Chronique

Odeia

Escales

Elsa Birgé (voc), Karsten Hochapfel (cello, g), Pierre-Yves Le Jeune (b), Lucien Alfonso (vln, objets)

Label / Distribution : Wopela Label

Les oreilles sont un révélateur de racines bien plus sûr que le sang et l’ADN. Elles sont électives et font peu de cas des barrières administratives. Voilà la certitude qui étreint à l’écoute de ce premier disque du quartet Odeia. La voix saisissante d’Elsa Birgé nous précède, nous escorte, danse avec nous sur les cordes de ses comparses, de la Grèce à la Sicile. Les racines se nourrissent d’autant mieux que leurs ramifications sont étendues, nombreuses et enchevêtrées. Celles d’Odeia sont si profondes qu’elles empruntent tous les timbres, tous les accents sans jamais sembler se travestir. Le quartet devient un buveur d’ouzo à l’ivresse flamboyante sur « Diki mou ine i ellas » et son beau tutti d’archets. Il est tout autant un conscrit filant à l’abattoir en cette belle matinée frioulane du 5 août 1914 à « Gorizia », porté par le pizzicato traînant de la contrebasse de Pierre-Yves Lejeune. Il est souvent question de folklores imaginaires dans les musiques improvisées. Les folklores d’Odeia ont l’improvisation tangible. Ils sont terrestres et campés dans l’histoire populaire, ce qui ne nous empêche évidemment pas de divaguer avec une légèreté infinie et de nous laisser porter par la rare complexité des arrangements.

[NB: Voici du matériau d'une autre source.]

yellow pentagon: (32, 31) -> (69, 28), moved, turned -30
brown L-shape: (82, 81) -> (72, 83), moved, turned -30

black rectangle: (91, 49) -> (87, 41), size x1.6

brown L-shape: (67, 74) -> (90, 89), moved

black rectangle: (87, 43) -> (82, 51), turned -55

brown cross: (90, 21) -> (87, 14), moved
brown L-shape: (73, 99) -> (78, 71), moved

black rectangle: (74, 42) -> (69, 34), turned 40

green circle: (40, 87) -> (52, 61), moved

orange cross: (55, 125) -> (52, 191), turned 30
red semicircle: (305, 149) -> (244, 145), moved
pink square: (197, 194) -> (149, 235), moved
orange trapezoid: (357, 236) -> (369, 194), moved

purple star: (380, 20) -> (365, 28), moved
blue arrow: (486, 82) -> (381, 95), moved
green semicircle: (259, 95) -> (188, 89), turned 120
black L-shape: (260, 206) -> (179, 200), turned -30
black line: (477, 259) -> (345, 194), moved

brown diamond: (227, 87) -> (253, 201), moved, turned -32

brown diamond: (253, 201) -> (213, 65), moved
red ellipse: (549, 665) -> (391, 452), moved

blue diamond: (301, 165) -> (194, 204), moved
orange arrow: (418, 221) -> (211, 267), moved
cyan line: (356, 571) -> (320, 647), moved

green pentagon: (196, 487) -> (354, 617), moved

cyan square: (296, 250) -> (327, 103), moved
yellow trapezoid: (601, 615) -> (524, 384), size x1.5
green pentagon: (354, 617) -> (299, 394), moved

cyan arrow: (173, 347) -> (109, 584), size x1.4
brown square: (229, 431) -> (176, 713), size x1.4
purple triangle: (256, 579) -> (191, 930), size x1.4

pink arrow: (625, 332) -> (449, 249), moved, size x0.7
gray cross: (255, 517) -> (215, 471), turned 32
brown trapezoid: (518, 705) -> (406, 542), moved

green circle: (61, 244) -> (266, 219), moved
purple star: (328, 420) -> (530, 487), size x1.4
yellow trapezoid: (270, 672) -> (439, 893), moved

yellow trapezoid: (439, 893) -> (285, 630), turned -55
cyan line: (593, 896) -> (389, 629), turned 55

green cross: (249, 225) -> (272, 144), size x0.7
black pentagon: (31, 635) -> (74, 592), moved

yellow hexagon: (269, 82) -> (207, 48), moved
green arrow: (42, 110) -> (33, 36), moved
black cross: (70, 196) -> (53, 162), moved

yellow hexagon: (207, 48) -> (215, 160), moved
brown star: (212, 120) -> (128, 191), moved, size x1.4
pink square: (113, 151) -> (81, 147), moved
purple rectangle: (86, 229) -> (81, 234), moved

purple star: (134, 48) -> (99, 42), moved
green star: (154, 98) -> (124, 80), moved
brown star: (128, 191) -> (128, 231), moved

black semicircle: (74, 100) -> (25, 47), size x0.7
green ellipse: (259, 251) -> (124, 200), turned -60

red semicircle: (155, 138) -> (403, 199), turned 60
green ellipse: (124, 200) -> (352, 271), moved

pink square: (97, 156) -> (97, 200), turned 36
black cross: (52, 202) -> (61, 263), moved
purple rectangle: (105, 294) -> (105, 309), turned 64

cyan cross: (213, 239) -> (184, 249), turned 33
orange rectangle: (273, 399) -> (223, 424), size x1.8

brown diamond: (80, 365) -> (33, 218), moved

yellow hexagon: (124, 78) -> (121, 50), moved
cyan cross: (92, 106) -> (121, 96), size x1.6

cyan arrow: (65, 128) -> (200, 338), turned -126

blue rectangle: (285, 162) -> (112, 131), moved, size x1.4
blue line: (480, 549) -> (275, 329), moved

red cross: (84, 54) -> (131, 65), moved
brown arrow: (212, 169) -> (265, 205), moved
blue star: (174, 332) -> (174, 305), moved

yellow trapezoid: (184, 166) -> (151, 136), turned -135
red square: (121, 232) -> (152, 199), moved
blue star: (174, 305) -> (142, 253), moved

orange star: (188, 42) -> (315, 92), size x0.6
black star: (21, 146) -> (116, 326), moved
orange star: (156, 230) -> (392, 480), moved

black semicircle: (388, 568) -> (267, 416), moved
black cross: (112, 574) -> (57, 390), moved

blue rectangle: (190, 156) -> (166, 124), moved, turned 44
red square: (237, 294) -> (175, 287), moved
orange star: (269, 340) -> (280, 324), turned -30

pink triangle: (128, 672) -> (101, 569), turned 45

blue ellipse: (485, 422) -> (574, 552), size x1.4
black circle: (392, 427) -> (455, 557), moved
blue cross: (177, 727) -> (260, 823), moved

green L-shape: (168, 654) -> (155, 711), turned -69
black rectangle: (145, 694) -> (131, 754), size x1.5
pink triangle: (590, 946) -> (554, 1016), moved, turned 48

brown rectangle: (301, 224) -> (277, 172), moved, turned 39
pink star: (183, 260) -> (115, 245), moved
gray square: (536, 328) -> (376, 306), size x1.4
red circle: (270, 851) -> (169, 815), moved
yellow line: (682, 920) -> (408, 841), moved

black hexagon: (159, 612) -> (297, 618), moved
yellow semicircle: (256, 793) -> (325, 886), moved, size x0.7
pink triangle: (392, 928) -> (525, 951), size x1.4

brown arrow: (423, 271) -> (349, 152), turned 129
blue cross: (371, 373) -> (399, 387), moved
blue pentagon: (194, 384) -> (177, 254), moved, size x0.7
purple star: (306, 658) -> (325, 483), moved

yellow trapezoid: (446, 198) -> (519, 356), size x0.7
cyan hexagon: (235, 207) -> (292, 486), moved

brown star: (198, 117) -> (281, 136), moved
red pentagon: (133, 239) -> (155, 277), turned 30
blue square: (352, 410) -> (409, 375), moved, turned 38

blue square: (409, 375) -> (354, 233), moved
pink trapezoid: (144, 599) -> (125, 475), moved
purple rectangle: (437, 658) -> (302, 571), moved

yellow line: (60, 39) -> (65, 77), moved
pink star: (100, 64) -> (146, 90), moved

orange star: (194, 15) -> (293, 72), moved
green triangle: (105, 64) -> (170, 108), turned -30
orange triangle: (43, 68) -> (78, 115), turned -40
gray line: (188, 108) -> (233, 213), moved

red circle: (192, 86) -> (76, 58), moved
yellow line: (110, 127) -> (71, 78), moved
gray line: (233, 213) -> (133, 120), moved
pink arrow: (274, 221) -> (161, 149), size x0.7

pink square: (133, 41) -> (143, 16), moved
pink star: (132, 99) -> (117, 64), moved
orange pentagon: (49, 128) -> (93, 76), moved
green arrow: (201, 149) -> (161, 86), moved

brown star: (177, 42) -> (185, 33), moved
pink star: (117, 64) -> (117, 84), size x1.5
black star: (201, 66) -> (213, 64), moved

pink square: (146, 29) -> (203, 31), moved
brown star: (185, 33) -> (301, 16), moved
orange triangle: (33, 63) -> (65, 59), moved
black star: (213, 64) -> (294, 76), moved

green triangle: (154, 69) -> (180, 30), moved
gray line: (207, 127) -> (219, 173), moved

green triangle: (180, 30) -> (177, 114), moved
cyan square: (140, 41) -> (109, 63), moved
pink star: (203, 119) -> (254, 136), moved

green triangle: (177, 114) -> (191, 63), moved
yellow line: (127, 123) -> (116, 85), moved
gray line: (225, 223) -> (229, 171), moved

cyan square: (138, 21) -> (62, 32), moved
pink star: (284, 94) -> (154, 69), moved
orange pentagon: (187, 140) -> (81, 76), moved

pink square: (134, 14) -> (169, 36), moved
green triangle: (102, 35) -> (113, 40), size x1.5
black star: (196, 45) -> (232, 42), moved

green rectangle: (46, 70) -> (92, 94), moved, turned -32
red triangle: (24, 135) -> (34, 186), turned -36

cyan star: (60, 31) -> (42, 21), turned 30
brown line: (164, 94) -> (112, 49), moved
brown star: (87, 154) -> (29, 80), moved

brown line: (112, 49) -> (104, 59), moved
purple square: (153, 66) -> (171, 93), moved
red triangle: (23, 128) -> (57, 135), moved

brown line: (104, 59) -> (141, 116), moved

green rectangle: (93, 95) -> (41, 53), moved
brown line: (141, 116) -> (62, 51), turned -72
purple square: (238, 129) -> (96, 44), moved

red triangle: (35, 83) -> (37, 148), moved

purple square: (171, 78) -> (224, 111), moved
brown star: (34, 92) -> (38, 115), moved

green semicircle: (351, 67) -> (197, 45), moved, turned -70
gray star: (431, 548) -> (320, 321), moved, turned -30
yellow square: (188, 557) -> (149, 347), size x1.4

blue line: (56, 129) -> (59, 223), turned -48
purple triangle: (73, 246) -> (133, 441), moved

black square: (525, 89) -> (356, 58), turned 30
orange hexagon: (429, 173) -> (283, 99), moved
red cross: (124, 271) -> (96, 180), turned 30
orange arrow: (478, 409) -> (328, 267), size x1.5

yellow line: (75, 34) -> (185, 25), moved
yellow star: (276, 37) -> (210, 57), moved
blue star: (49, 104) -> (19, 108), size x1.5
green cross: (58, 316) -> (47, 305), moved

L’approche voyageuse d’Odeia doit beaucoup à Karsten Hochapfel. Le violoncelliste et guitariste de Morgen Naughties démontre une fois de plus sa faculté de faire briller ses comparses sans extravagance, tant sur ses propres compositions (« TipTopMipMopMoppl ») que dans le façonnement de chansons qu’on n’a hélas pas l’habitude de retrouver dans ce type de répertoire (« La belle est au jardin d’amour »). C’est sans doute sur ce traditionnel médiéval picard que l’esprit d’Odeia s’exprime avec la plus grande clarté ; il y a la voix d’Elsa, bien sûr. Elle fait de ce chant galant une douceur cristalline qui souffle sur la contrebasse, après quoi la guitare et le violon de Lucien Alfonso élaborent une atmosphère étrange, loin des cartes du monde connu. Ils habillent la chanteuse de chimères. Escales n’a rien à voir avec ces disques de world music qui se proclament citoyens du monde avec la foi du charbonnier. Odeia est sicilien en Sicile et parisien avec Mouloudji (« Un jour tu verras ») sans se soucier de synthèse ou d’amalgame ; plus la route est longue entre les « escales », plus les chemins de traverse auront des chances d’être délicieusement baroques.

Ce qui compte, ce n’est pas la destination, c’est le voyage. Voilà ce que trahit un morceau comme « Liouba », berceuse tsigane que le groupe brandit comme carte de visite, avec notamment une vidéo qui parvient à en retranscrire l’effervescence. Sur un violon saturé d’émotion, Elsa Birgé raconte un blues slave d’une beauté confondante. Alors il faut absolument lâcher prise et se laisser ballotter par la guitare d’Hochapfel. Éventuellement, les larmes pourront poindre, à mesure que l’archet s’essouffle. Ceux qui se poseront, à ce moment précis, la question de savoir dans quelle case ranger Odeia, plutôt que d’appuyer une fois de plus sur la touche « Play » auront décidément un cœur de pierre. Pire : des oreilles définitivement déracinées.